Le spiagge per disabili in Italia

Trovare spiagge attrezzate per accogliere coloro che sono portatori di disabilità non è facile.

In Italia sono sempre di più gli stabilimenti balneari e le spiagge pubbliche che modificano le proprie strutture in termini di accessibilità, ma c’è ancora molto da fare.

Di norma tutte le spiagge dovrebbero essere fruibili da tutti i cittadini. Come dettato dalla Legge n. 104 del 05/02/1992,: “le concessioni demaniali per gli impianti di balneazione ed i loro rinnovi sono subordinati alla visitabilità degli impianti ai sensi del decreto del Ministro dei lavori pubblici 14 giugno 1989, n. 236, di attuazione della legge 9 gennaio 1989, n. 13, e all’effettiva possibilità di accesso al mare delle persone handicappate” per cui tutti gli impianti di balneazione sono soggetti al rispetto del requisito della visitabilità.

La Guida di Legambiente che riguarda le Barriere architettoniche in zone balneari.

Legaambiente ha redatto una guida aggiornata annualmente dal titolo “Il mare più bello” in cui vengono elencate le spiagge per disabili più attrezzate e più idonee sottolineando la presenza del servizio offerto.

Tuttavia ciò non è sempre facile: per alcuni stabilimenti ci sono grossi impedimenti strutturali, sia per la struttura dello stabilimento sia per la conformazione naturale del litorale in cui è collocato.

Spiagge per disabili: cosa serve?Spiagge per disabili

Per permettere alle persone disabili di godere una vacanza che comprenda la fruizione della spiaggia è necessario dotare la struttura di alcuni servizi e impianti che facilitino gli spostamenti e le attività alle persone in carrozzina e con disabilità.

·       ingresso: l’ingresso alla spiaggia per disabili deve essere adatto ad accogliere carrozzine o sedie a rotelle.

·       bagni attrezzati: nello stabilimento deve essere presente almeno un bagno specificamente dedicato ai disabili, con sanitari, spazi e servizi adatti alle loro particolari esigenze.

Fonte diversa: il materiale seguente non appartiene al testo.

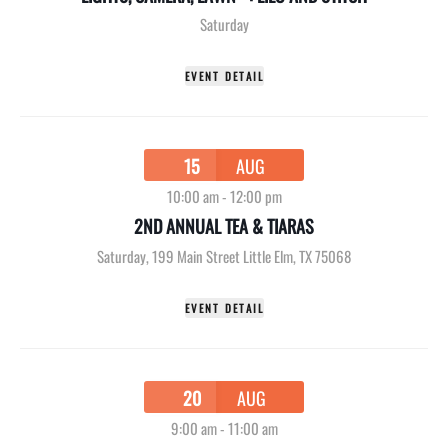
Saturday
EVENT DETAIL
15
AUG
10:00 am
-
12:00 pm
2ND ANNUAL TEA & TIARAS
Saturday
,
199 Main Street Little Elm, TX 75068
EVENT DETAIL
20
AUG
9:00 am
-
11:00 am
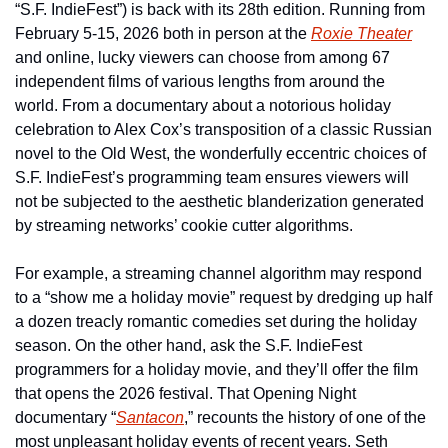
“S.F. IndieFest”) is back with its 28th edition. Running from 
February 5-15, 2026 both in person at the 
Roxie Theater
and online, lucky viewers can choose from among 67 
independent films of various lengths from around the 
world. From a documentary about a notorious holiday 
celebration to Alex Cox’s transposition of a classic Russian 
novel to the Old West, the wonderfully eccentric choices of 
S.F. IndieFest’s programming team ensures viewers will 
not be subjected to the aesthetic blanderization generated 
by streaming networks’ cookie cutter algorithms.
For example, a streaming channel algorithm may respond 
to a “show me a holiday movie” request by dredging up half 
a dozen treacly romantic comedies set during the holiday 
season. On the other hand, ask the S.F. IndieFest 
programmers for a holiday movie, and they’ll offer the film 
that opens the 2026 festival. That Opening Night 
documentary “
Santacon
,” recounts the history of one of the 
most unpleasant holiday events of recent years. Seth 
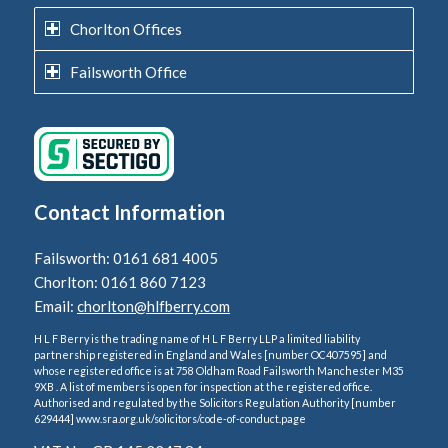
Chorlton Offices
Failsworth Office
Contact Information
Failsworth: 0161 681 4005
Chorlton: 0161 860 7123
Email:
chorlton@hlfberry.com
H L F Berry is the trading name of H L F Berry LLP a limited liability
partnership registered in England and Wales [number OC407595] and
whose registered office is at 758 Oldham Road Failsworth Manchester M35
9XB . A list of members is open for inspection at the registered office.
Authorised and regulated by the Solicitors Regulation Authority [number
629444] www.sra.org.uk/solicitors/code-of-conduct.page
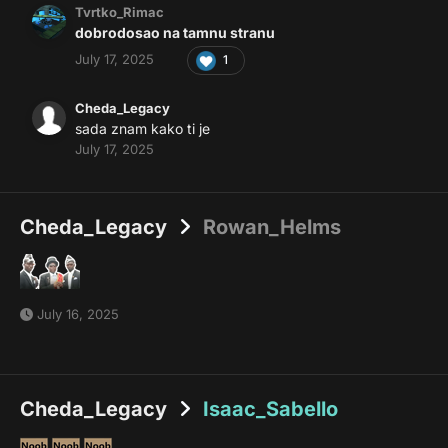
Tvrtko_Rimac
dobrodosao na tamnu stranu
July 17, 2025
1
Cheda_Legacy
sada znam kako ti je
July 17, 2025
Cheda_Legacy
Rowan_Helms
July 16, 2025
Cheda_Legacy
Isaac_Sabello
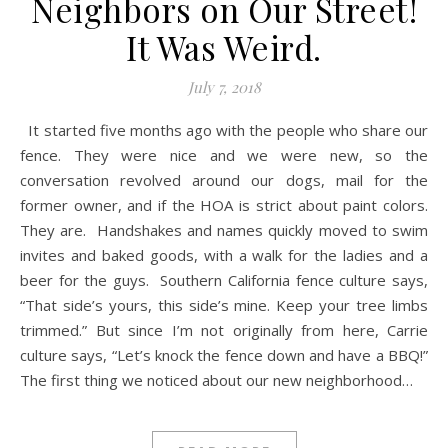
Neighbors on Our Street!
It Was Weird.
July 7, 2018
It started five months ago with the people who share our
fence. They were nice and we were new, so the
conversation revolved around our dogs, mail for the
former owner, and if the HOA is strict about paint colors.
They are. Handshakes and names quickly moved to swim
invites and baked goods, with a walk for the ladies and a
beer for the guys. Southern California fence culture says,
“That side’s yours, this side’s mine. Keep your tree limbs
trimmed.” But since I’m not originally from here, Carrie
culture says, “Let’s knock the fence down and have a BBQ!”
The first thing we noticed about our new neighborhood…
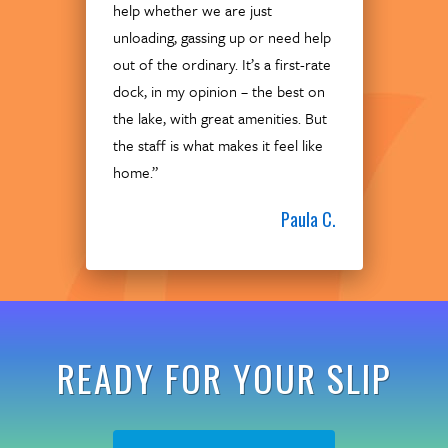
help whether we are just
unloading, gassing up or need help
out of the ordinary. It’s a first-rate
dock, in my opinion – the best on
the lake, with great amenities. But
the staff is what makes it feel like
home.”
Paula C.
READY FOR YOUR SLIP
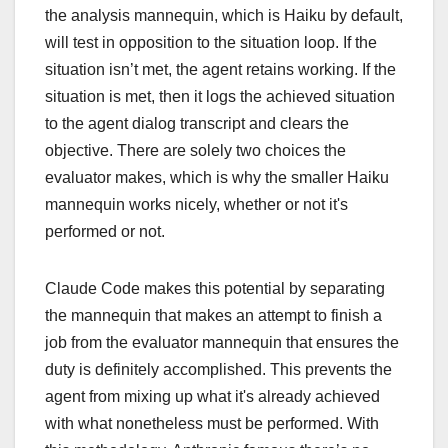
the analysis mannequin, which is Haiku by default,
will test in opposition to the situation loop. If the
situation isn’t met, the agent retains working. If the
situation is met, then it logs the achieved situation
to the agent dialog transcript and clears the
objective. There are solely two choices the
evaluator makes, which is why the smaller Haiku
mannequin works nicely, whether or not it's
performed or not.
Claude Code makes this potential by separating
the mannequin that makes an attempt to finish a
job from the evaluator mannequin that ensures the
duty is definitely accomplished. This prevents the
agent from mixing up what it's already achieved
with what nonetheless must be performed. With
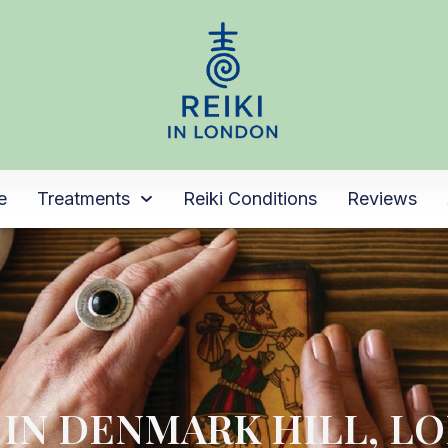
e
Treatments
Reiki Conditions
Reviews
I IN DENMARK HILL, L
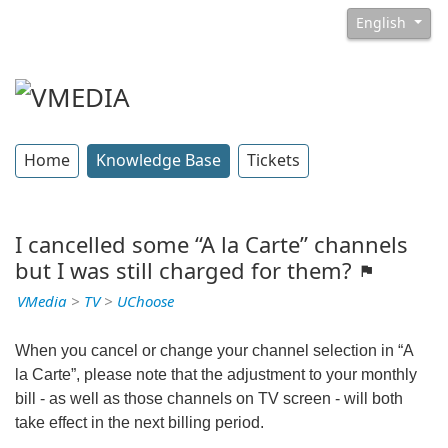
English
Home
Knowledge Base
Tickets
I cancelled some “A la Carte” channels
but I was still charged for them?
VMedia
>
TV
>
UChoose
When you cancel or change your channel selection in “A
la Carte”, please note that the adjustment to your monthly
bill - as well as those channels on TV screen - will both
take effect in the next billing period.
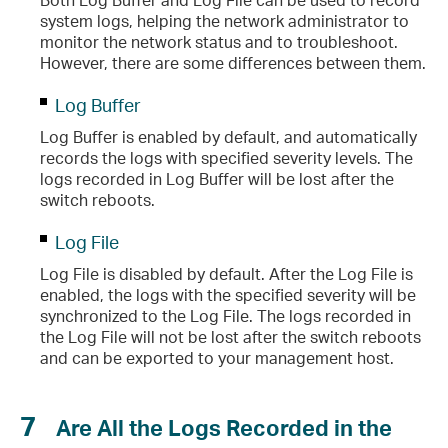
system logs, helping the network administrator to
monitor the network status and to troubleshoot.
However, there are some differences between them.
Log Buffer
Log Buffer is enabled by default, and automatically
records the logs with specified severity levels. The
logs recorded in Log Buffer will be lost after the
switch reboots.
Log File
Log File is disabled by default. After the Log File is
enabled, the logs with the specified severity will be
synchronized to the Log File. The logs recorded in
the Log File will not be lost after the switch reboots
and can be exported to your management host.
7
Are All the Logs Recorded in the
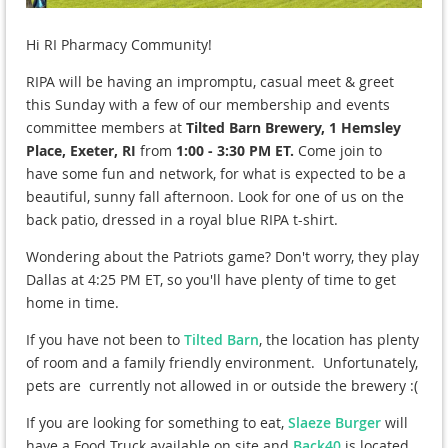
Hi RI Pharmacy Community!
RIPA will be having an impromptu, casual meet & greet
this Sunday with a few of our membership and events
committee members at
Tilted Barn Brewery, 1 Hemsley
Place, Exeter, RI
from
1:00 - 3:30 PM ET.
Come join to
have some fun and network, for what is expected to be a
beautiful, sunny fall afternoon. Look for one of us on the
back patio, dressed in a royal blue RIPA t-shirt.
Wondering about the Patriots game? Don't worry, they play
Dallas at 4:25 PM ET, so you'll have plenty of time to get
home in time.
If you have not been to
Tilted Barn
, the location has plenty
of room and a family friendly environment. Unfortunately,
pets are currently not allowed in or outside the brewery :(
If you are looking for something to eat,
Slaeze Burger
will
have a Food Truck available on site and
Back40
is located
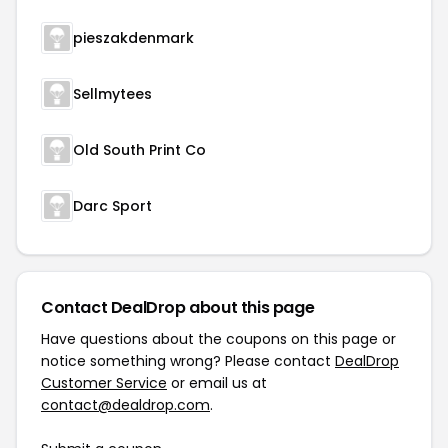
pieszakdenmark
Sellmytees
Old South Print Co
Darc Sport
Contact DealDrop about this page
Have questions about the coupons on this page or
notice something wrong? Please contact
DealDrop
Customer Service
or email us at
contact@dealdrop.com
.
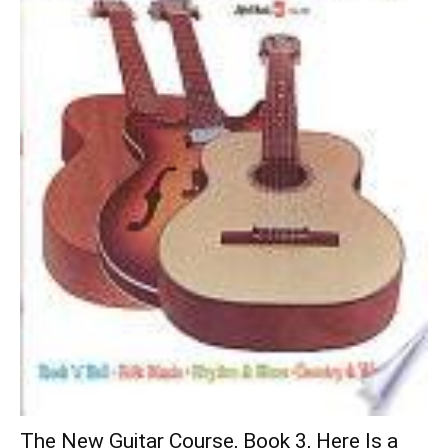
The New Guitar Course, Book 3, Here Is a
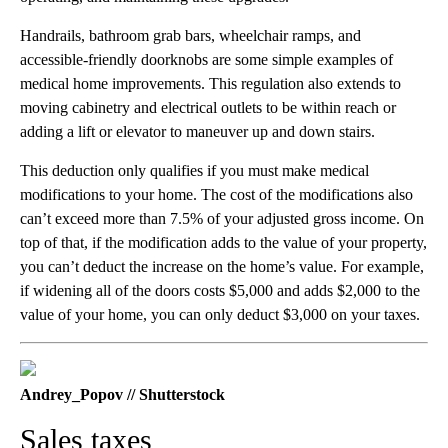
Handrails, bathroom grab bars, wheelchair ramps, and
accessible-friendly doorknobs are some simple examples of
medical home improvements. This regulation also extends to
moving cabinetry and electrical outlets to be within reach or
adding a lift or elevator to maneuver up and down stairs.
This deduction only qualifies if you must make medical
modifications to your home. The cost of the modifications also
can’t exceed more than 7.5% of your adjusted gross income. On
top of that, if the modification adds to the value of your property,
you can’t deduct the increase on the home’s value. For example,
if widening all of the doors costs $5,000 and adds $2,000 to the
value of your home, you can only deduct $3,000 on your taxes.
Andrey_Popov // Shutterstock
Sales taxes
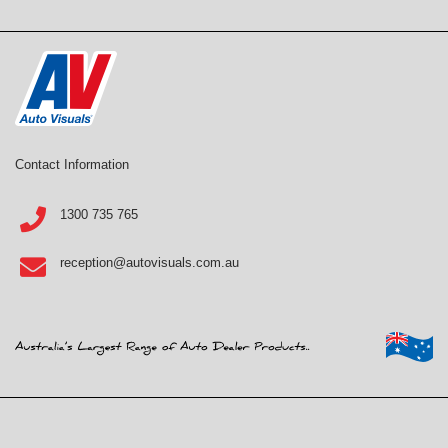
Contact Information
1300 735 765
reception@autovisuals.com.au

·       spogliatoi e docce dedicate ai disabili: gli spogliatoi e le zone doccia devono prevedere passaggi adatti alle carrozzine, attaccapanni e attrezzature posizionati ad una altezza congrua, corrimani e pavimenti antiscivolo per garantire la massima sicurezza.

·       passerelle e piazzole: all’interno dello stabilimento le passerelle o le piazzole degli ombrelloni devono essere di dimensioni congrue per coloro che utilizzino carrozzine.

·       sedia e lettini specifici per disabili e adatti alla sabbia: alcuni modelli di sedie a rotelle sono specificamente studiati per lo spostamento su sabbia e addirittura per l’ingresso in acqua.

·       pavimenti tattili e mappe in braille: per permettere l’accesso e la fruizione della spiaggia anche a persone non vedenti.

·       rampe speciali di accesso al mare che consentono alle persone in carrozzina di poter fare il bagno in mare con facilità e sicurezza.

Rendere le spiagge per disabili accessibili tramite il proprio stabilimento balneare rappresenta un’opportunità economica e sociale di particolare rilevanza aprendo agli operatori del settore ad un’utenza più ampia e permettendo a chi ha delle disabilità di godere della bellezza del mare.